__WHAT THE EXERCISE ASKS__
What lines of the data hold the string "each"? Copy them all.

== DATA FOR THE TASK ==

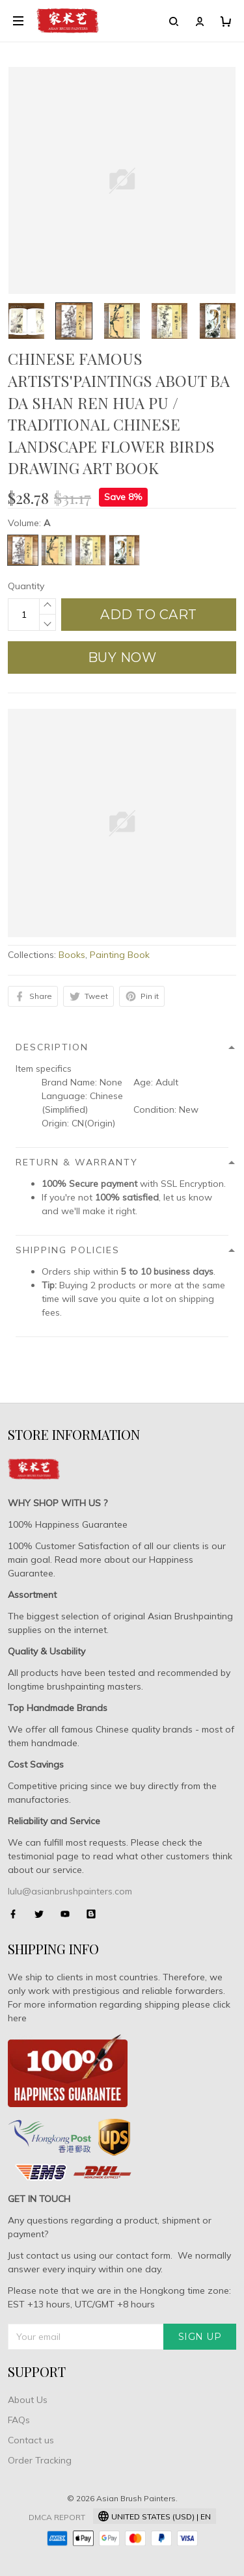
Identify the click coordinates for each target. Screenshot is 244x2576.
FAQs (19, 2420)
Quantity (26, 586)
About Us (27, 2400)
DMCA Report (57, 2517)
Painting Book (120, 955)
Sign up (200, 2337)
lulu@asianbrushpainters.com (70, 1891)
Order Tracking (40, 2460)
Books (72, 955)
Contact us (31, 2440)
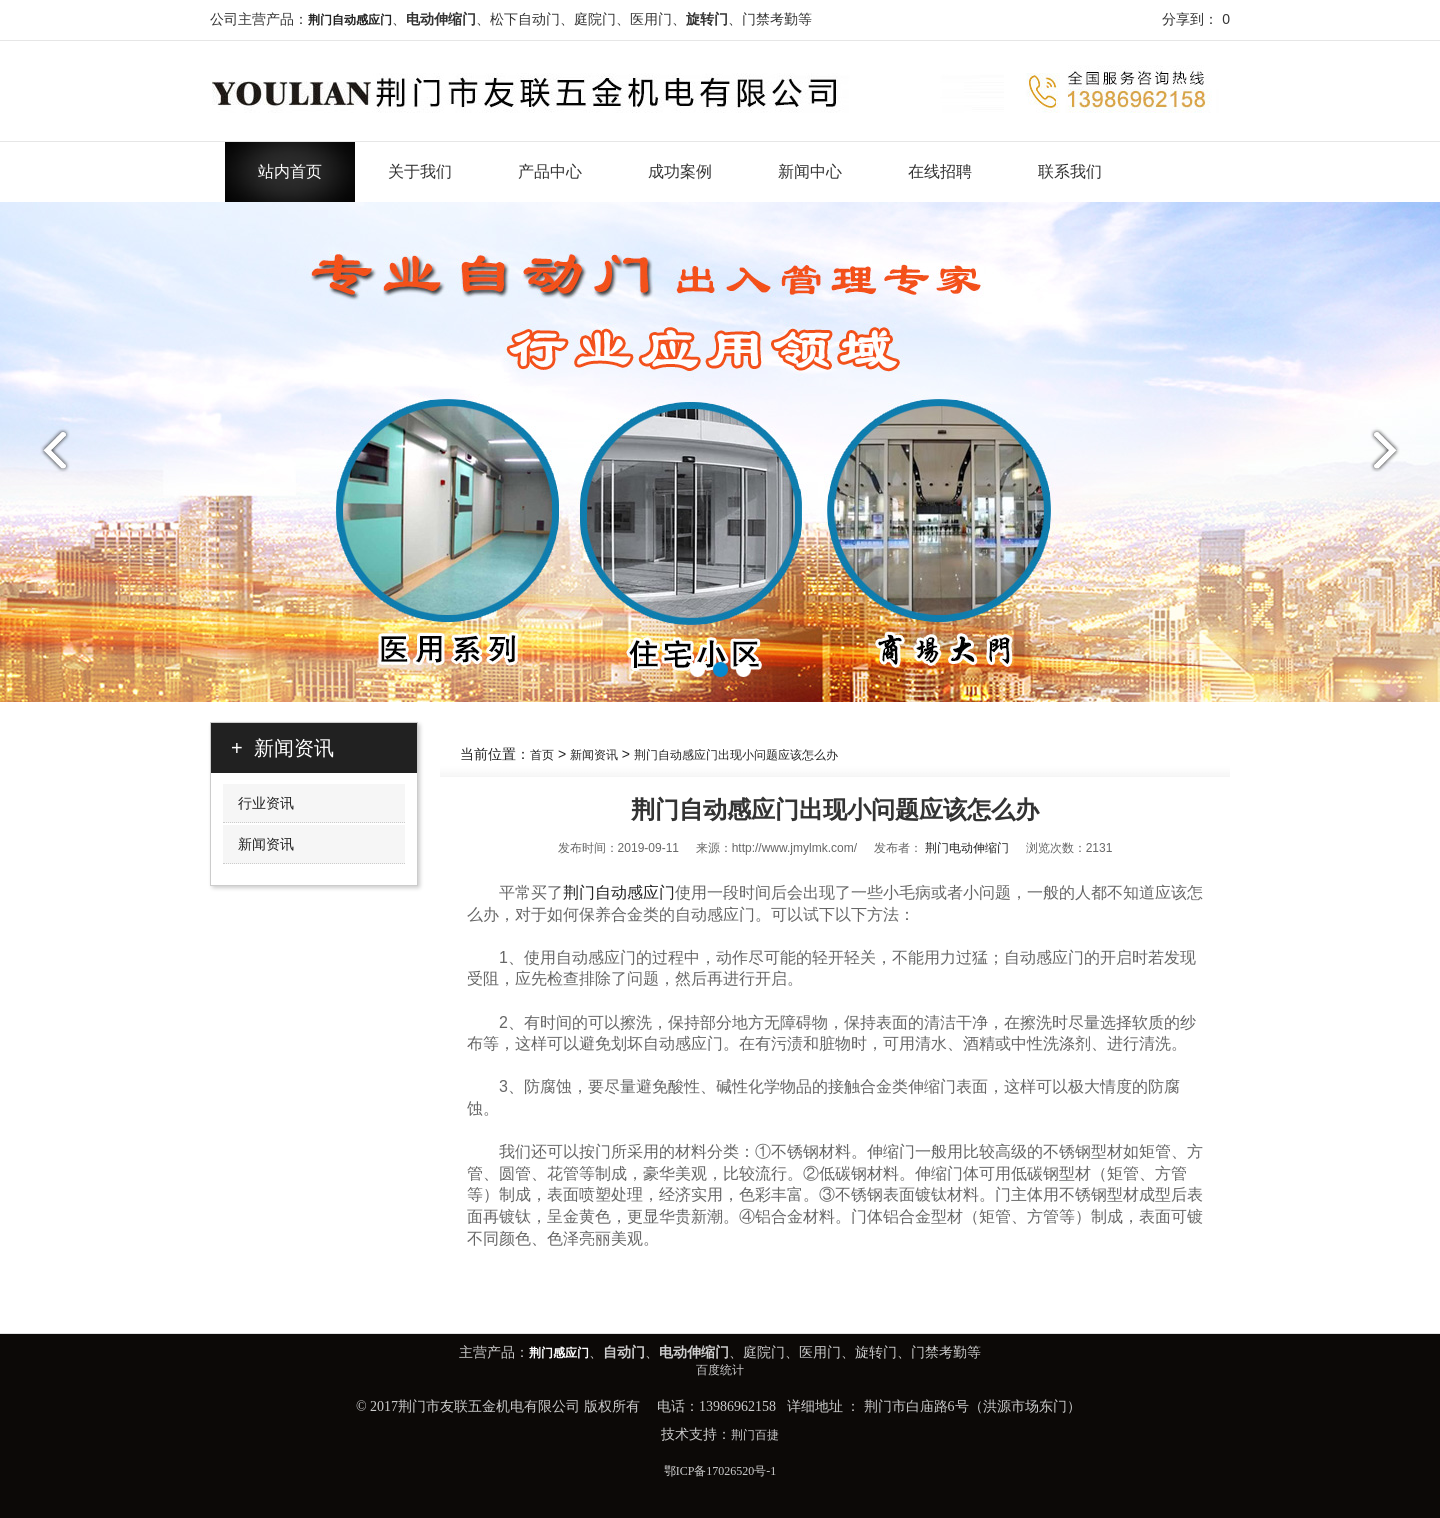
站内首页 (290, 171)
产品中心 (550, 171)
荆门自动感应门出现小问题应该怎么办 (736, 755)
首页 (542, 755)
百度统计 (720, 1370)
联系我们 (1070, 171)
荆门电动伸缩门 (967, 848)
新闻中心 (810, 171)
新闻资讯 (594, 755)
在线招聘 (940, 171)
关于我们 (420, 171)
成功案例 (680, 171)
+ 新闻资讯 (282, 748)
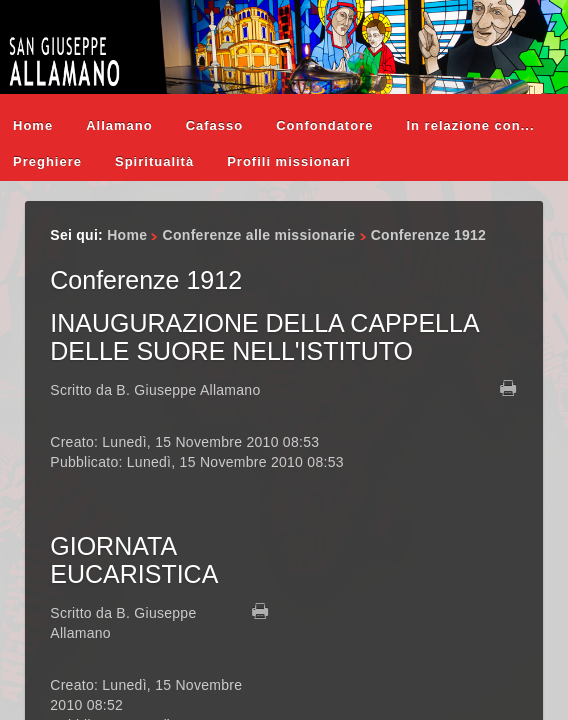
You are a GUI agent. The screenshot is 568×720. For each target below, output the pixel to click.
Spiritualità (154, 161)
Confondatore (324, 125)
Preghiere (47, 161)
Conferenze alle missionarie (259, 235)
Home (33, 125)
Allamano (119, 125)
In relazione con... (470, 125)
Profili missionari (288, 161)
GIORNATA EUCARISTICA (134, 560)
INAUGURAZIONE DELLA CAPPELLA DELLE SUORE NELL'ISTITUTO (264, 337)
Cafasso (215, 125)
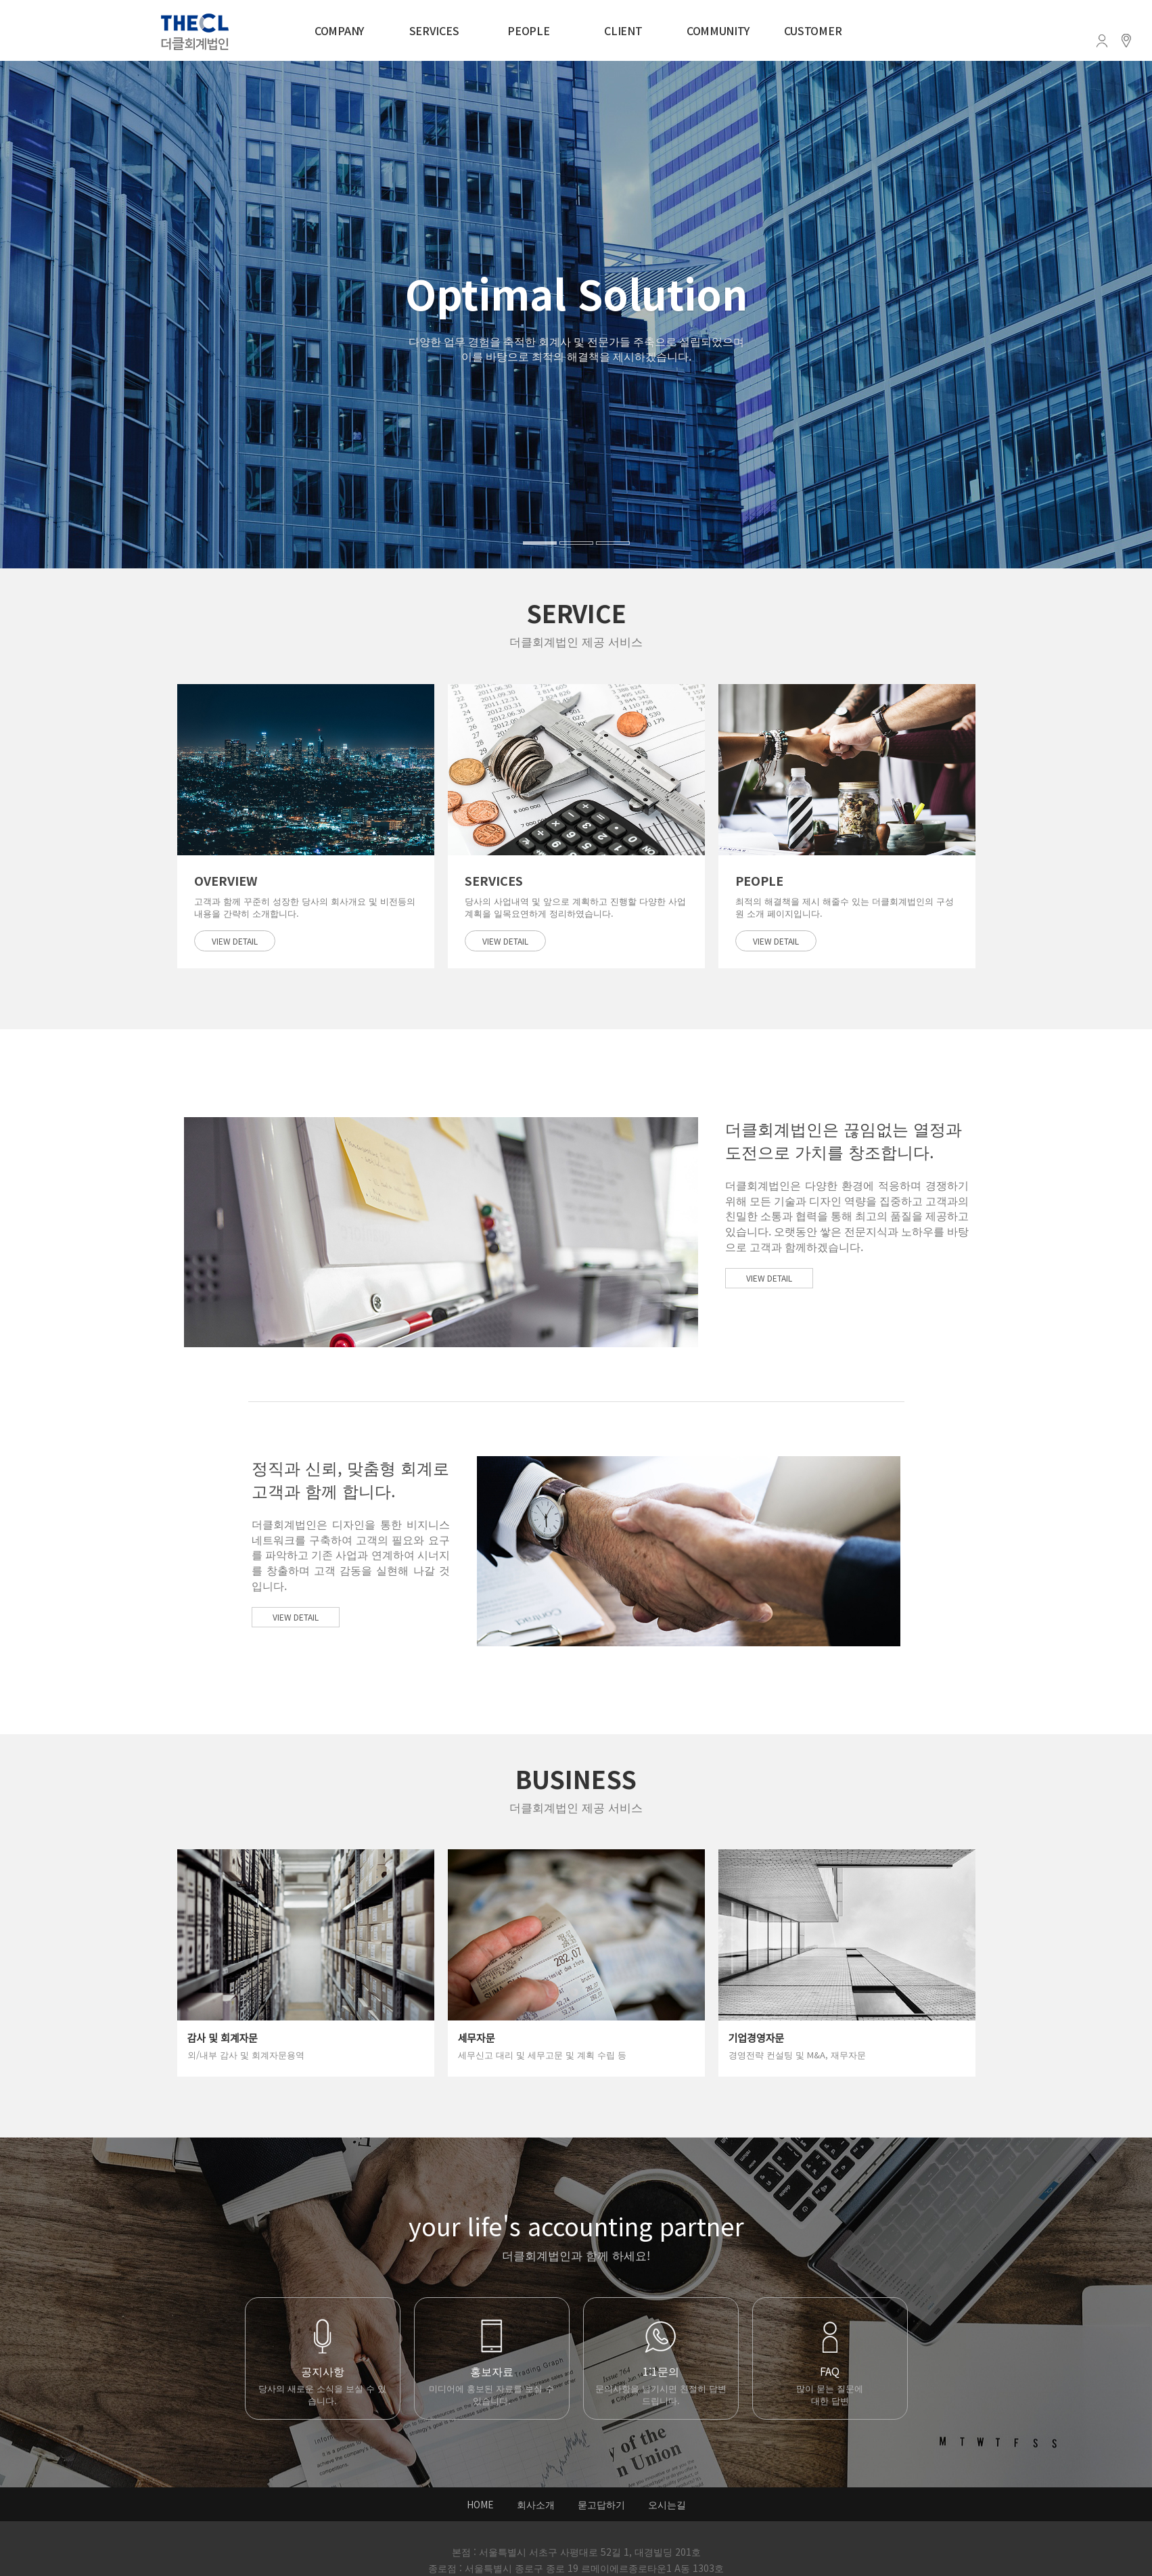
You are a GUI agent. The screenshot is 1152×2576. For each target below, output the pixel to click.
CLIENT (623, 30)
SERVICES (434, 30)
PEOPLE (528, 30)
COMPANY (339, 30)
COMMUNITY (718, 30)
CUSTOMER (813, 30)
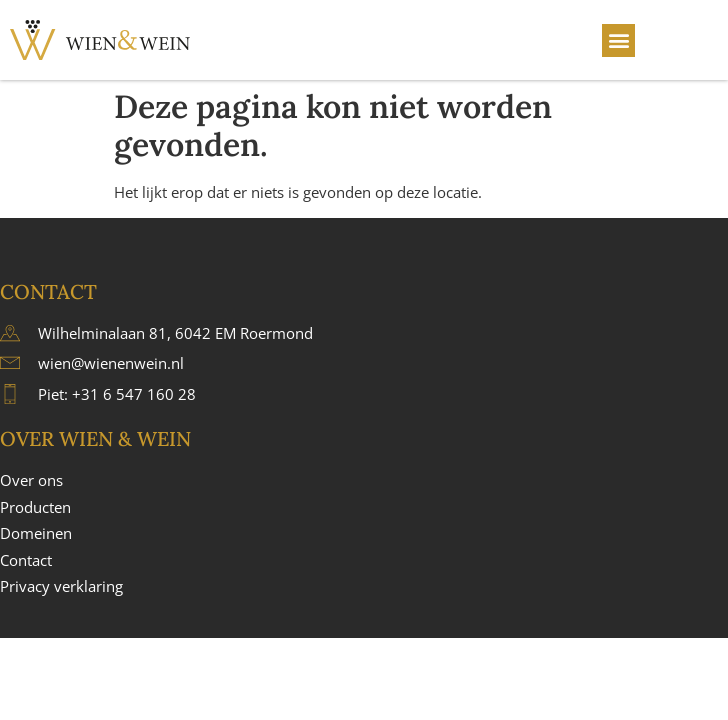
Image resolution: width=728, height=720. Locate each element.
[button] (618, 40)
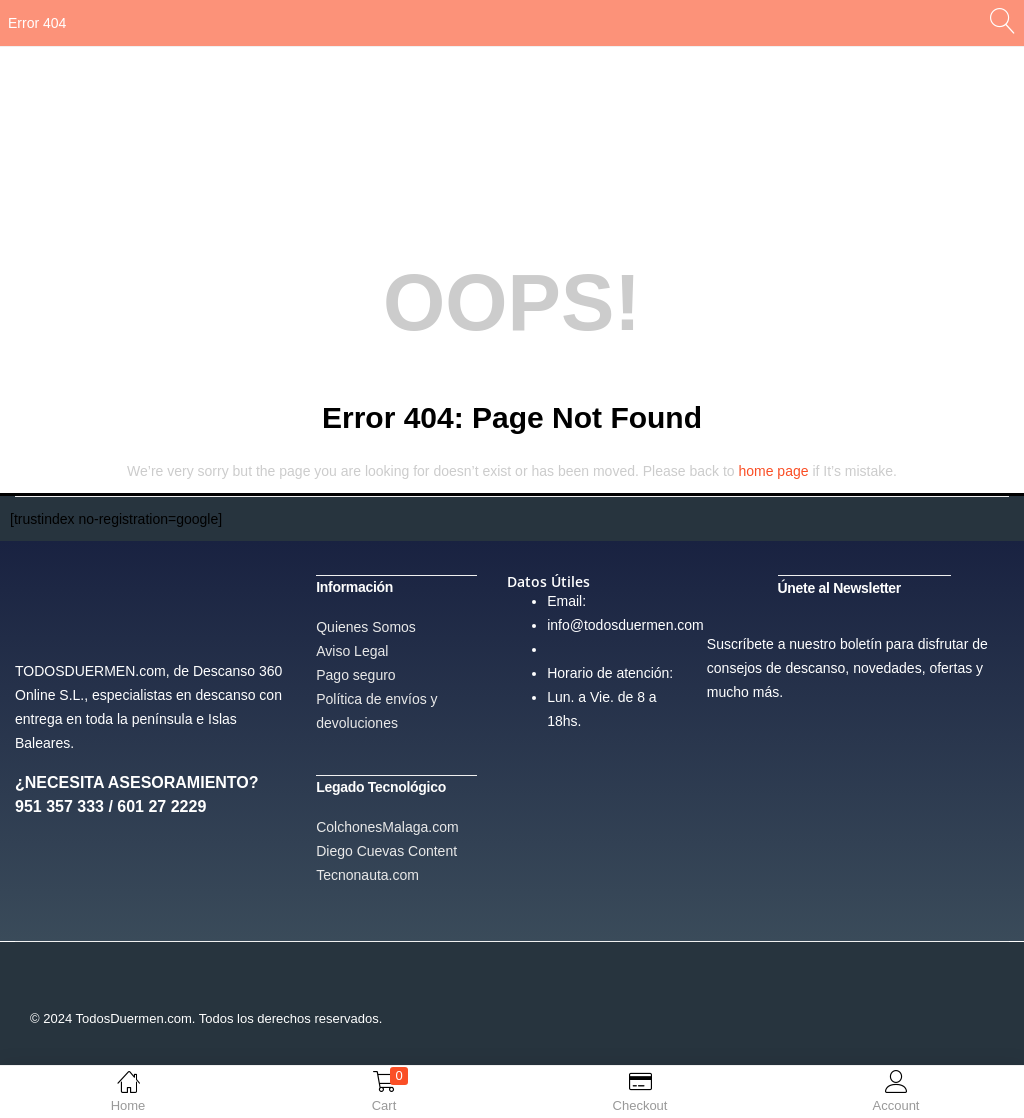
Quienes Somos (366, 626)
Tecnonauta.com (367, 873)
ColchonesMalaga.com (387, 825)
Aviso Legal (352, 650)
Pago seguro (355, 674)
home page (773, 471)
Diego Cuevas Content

===

__RESPONSE FOR THIS EXERCISE__
Identify the click coordinates for each target. Screenshot is 244x2576.
You are a GUI agent. The screenshot is 568×720. For each target below, output the pixel to click.
You are a GUI agent. The screenshot is 1152×2576. For each target below, output the pixel to click.
Image resolution: width=728, height=720. Locate each element.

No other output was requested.